To focus the investigation on the ignition of fuel beds, embers can be represented as hot metal particles (Hadden et al., 2011; Wang et al., 2017). This approach eliminates the complexity of the ember reaction process, its variable heat release, and coupled heat transfer interaction between the fuel bed and embers. In addition to these conveniences in investigating fuel bed ignition by hot metal particles, real wildfires are often initiated and accelerated by hot metal particles from clashing power lines and machine processes, such as grinding and welding (Fernandez-Pello, 2017). A smaller particle size leads to a higher temperature required for the flaming ignition of cellulosic fuel beds (Hadden et al., 2011). Particles as small as 19.1 mm with a temperature of 650°C can initiate flaming combustion. Embers with sizes ranging from 25 to 50 mm have been found in studies investigating StF transitions (Manzello et al., 2006a,b, 2008; Hakes et al., 2018). In pine needle beds, the time to StF transition was ~2.5–5 min at particle temperatures within the range of smouldering temperatures, ~630–700°C (Wang et al., 2017). For drier fuel, the StF transition propensity increases, represented by the decreased StF transition time to as short as ~2 min in fuel with ~6% MC. In all cases, a larger particle size requires a lower particle temperature to initiate the StF transition in pine needles at higher MC. In comparison, an increasing particle size from 8 to 14 mm at a particle temperature of 925°C placed on a fuel bed at 25% MC can lead from no ignition to the occurrence of a StF transition in pine needle beds. Another interesting finding related to hot metal particle ignition is the effect of the melting process of the metal. It was found that the melting of hot metal particles increases the propensity of smouldering ignition (Urban et al., 2017).

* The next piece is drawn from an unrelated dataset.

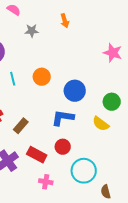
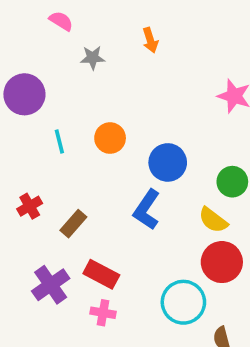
blue L-shape: (63, 118) -> (147, 210), turned -65
red circle: (63, 147) -> (222, 262), moved, size x1.5
pink cross: (46, 182) -> (103, 313), moved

Considering the fire hazard of embers to WUI fuels, Manzello et al. (2008) investigated the showering of firebrands on roofing assemblies. Roofing assemblies were varied into three configurations: (1) valley configuration of only base material, i.e., oriented strand board (OSB); (2) valley configuration of full roofing assembly, i.e., OSB, tar paper, and shingles; and (3) flat configuration of the roofing assembly with gutters filled with dried pine needles and leaves. A StF transition occurred on the (1) valley configuration of only base material and on the (3) flat configuration of the roofing assembly with gutters filled with dried pine needles and leaves. In configuration 1, the StF transition only occurred when the valley configuration was set at a 60° angle. The StF transition occurred due to the accumulation of firebrands in the crevice. The onset of the StF transition was on the back side of the OSB. In this case, the StF transition was due to the chimney effect, as discussed in the section The Chimney Effect. The chimney effect was more significant in this case than in the case of upholstered furniture fire due to a smouldering cigarette because the embers continuously accumulated in the crevice. In configuration 3, the StF transition was inside the gutter in the dried pine needles and leaves. The flame did not spread up to the roofing assembly. However, it was able to melt the shingles. It is not discussed whether flaming was preceded by smouldering of the dried pine needles and leaves or went directly to flaming. The time to StF transition was not recorded; however, the experiment was carried out in 6 min, and the StF transition occurred within that time frame. This StF transition time was significantly shorter than the recorded time of the StF transition in the upholstered furniture fire tests due to a smouldering cigarette, i.e., between 20 and 132 min (Clarke and Ottoson, 1976; Bukowski et al., 1977; Harpe et al., 1977; Bukowski, 1979). Extrapolating the scenario of flaming from accumulated vegetation in the gutter, the melted shingles can lead to exposed wood roofing structures. With consistent ember showers lasting longer than 6 min and pre-heated and aged shingles, WUI fires can spread substantially through this mechanism.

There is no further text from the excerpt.